_What the task asks:_
When copying the data below, keep only the lines from the one with "BOM・在庫・コストへの影響を試算" through the one with "utbildningsanordnare.", word for word, and skip the pictures.

_Data provided:_

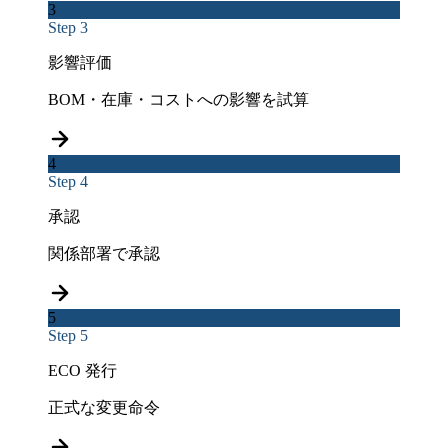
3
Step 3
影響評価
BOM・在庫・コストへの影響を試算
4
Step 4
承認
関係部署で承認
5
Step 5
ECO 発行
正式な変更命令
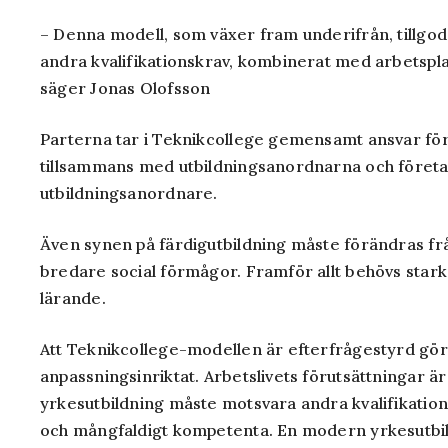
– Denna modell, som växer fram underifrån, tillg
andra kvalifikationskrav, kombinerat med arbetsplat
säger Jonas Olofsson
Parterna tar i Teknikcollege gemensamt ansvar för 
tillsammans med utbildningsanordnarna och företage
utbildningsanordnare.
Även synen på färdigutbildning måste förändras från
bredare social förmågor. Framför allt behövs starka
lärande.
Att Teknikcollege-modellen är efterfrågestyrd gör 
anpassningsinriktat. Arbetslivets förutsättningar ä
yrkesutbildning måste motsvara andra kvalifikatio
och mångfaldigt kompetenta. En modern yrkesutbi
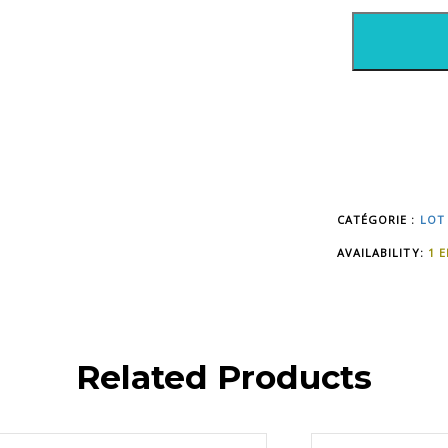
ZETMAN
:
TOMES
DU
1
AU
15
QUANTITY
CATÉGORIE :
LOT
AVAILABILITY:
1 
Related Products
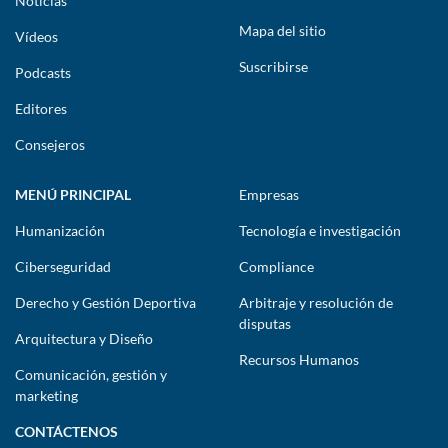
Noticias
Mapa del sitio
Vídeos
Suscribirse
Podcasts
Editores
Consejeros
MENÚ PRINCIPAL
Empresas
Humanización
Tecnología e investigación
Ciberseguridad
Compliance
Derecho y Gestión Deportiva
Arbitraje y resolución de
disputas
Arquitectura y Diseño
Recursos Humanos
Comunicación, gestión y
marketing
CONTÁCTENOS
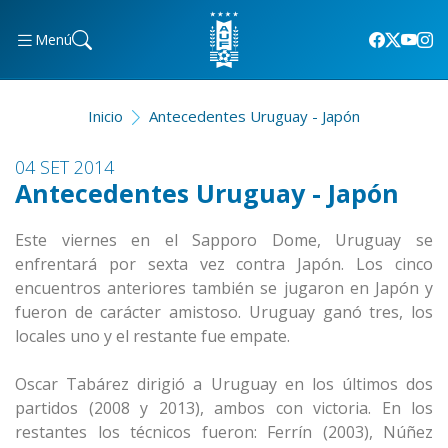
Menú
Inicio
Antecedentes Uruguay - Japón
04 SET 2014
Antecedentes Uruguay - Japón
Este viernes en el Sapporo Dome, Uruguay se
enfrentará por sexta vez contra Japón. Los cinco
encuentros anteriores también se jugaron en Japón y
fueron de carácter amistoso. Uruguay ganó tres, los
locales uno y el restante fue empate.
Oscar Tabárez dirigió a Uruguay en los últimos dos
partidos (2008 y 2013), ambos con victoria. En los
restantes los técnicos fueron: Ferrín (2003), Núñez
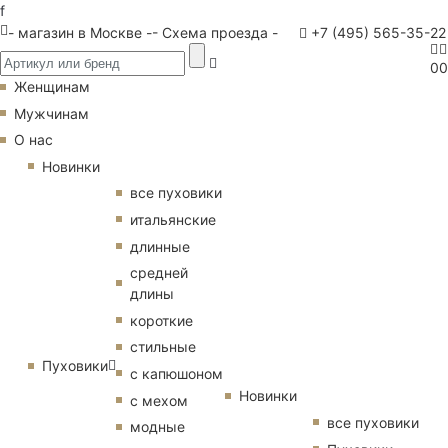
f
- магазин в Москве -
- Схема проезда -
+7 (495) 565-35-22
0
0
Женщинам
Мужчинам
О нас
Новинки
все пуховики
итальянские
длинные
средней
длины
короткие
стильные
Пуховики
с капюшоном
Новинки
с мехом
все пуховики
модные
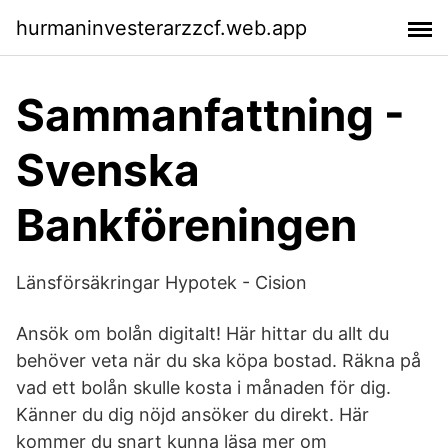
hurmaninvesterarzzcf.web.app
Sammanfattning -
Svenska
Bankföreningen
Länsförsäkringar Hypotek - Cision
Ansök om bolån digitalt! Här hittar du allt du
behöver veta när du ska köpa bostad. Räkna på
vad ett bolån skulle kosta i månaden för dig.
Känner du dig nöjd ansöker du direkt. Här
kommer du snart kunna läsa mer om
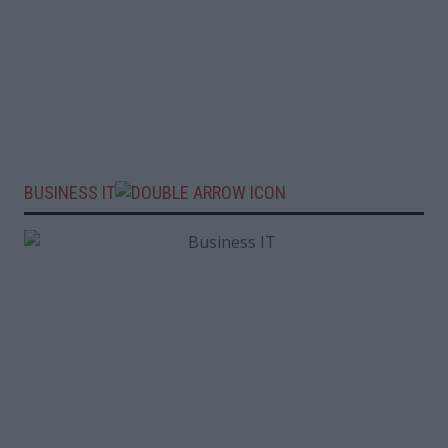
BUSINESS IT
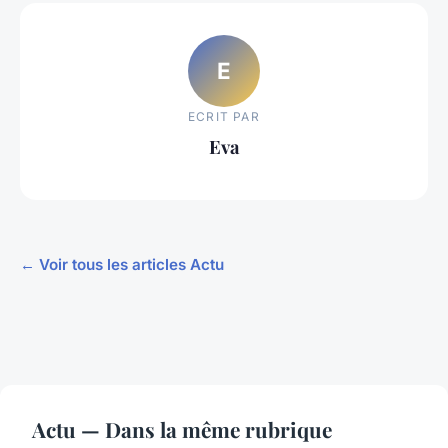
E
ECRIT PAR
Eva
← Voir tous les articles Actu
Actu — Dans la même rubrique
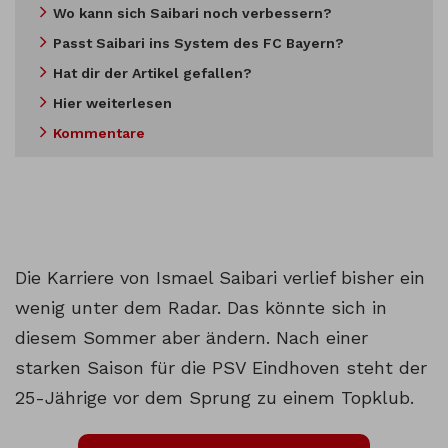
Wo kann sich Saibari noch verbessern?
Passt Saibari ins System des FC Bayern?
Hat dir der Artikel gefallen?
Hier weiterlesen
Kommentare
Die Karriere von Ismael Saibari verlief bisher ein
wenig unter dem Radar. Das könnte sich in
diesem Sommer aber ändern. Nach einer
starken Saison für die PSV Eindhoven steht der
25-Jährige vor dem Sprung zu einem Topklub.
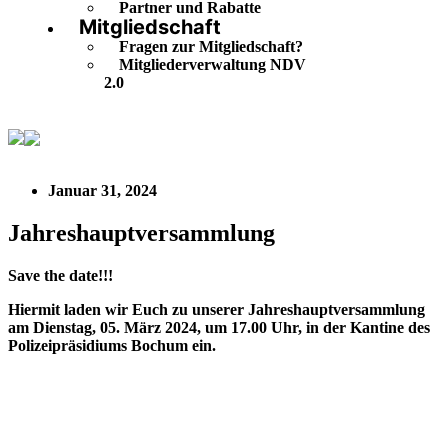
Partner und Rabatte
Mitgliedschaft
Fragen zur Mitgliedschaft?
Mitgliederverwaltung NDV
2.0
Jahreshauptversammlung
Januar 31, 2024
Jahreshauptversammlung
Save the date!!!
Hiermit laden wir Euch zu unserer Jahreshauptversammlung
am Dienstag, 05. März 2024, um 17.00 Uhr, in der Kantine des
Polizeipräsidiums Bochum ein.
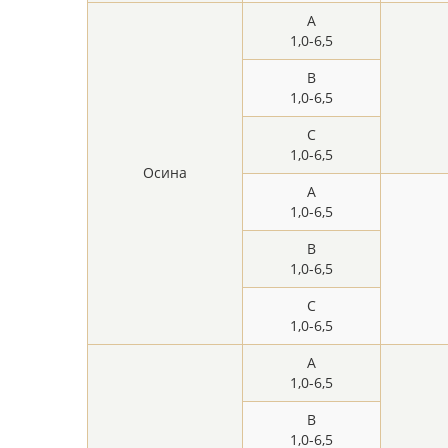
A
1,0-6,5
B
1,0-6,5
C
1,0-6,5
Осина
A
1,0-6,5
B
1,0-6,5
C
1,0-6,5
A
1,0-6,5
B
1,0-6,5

_Answer to the exercise:_
BOM・在庫・コストへの影響を試算
4
Step 4
承認
関係部署で承認
5
Step 5
ECO 発行
正式な変更命令
– Denna modell, som växer fram underifrån, tillg
andra kvalifikationskrav, kombinerat med arbetsplat
säger Jonas Olofsson
Parterna tar i Teknikcollege gemensamt ansvar för 
tillsammans med utbildningsanordnarna och företage
utbildningsanordnare.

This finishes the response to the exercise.